## ACTIVITY
Your task is to repeat the entries underneath exactly, minus the pictures.

+-------+

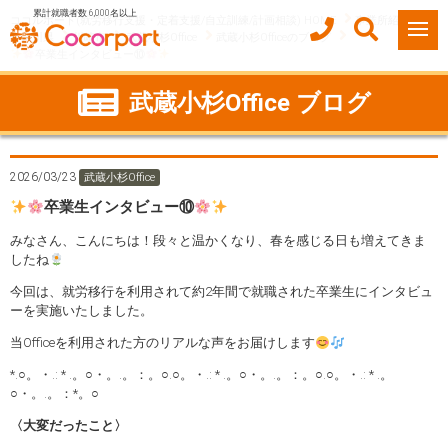
累計就職者数 6,000名以上
ココルポート(就労移行支援・定着支援/自立訓練/計画相談) HOME
事業所紹介
神奈川県
川崎市
武蔵小杉Office
武蔵小杉Officeのブログ
卒業生インタビュー⑩
武蔵小杉Office ブログ
2026/03/23
武蔵小杉Office
卒業生インタビュー⑩
みなさん、こんにちは！段々と温かくなり、春を感じる日も増えてきま
したね
今回は、就労移行を利用されて約2年間で就職された卒業生にインタビュ
ーを実施いたしました。
当Officeを利用された方のリアルな声をお届けします
*.○。・.: * .。○・。.。：。○.○。・.: * .。○・。.。：。○.○。・.: * .。
○・。.。：*。○
〈大変だったこと〉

+-------+

## EXPECTED OUTPUT
累計就職者数 6,000名以上
ココルポート(就労移行支援・定着支援/自立訓練/計画相談) HOME
事業所紹介
神奈川県
川崎市
武蔵小杉Office
武蔵小杉Officeのブログ
卒業生インタビュー⑩
武蔵小杉Office ブログ
2026/03/23
武蔵小杉Office
卒業生インタビュー⑩
みなさん、こんにちは！段々と温かくなり、春を感じる日も増えてきま
したね
今回は、就労移行を利用されて約2年間で就職された卒業生にインタビュ
ーを実施いたしました。
当Officeを利用された方のリアルな声をお届けします
*.○。・.: * .。○・。.。：。○.○。・.: * .。○・。.。：。○.○。・.: * .。
○・。.。：*。○
〈大変だったこと〉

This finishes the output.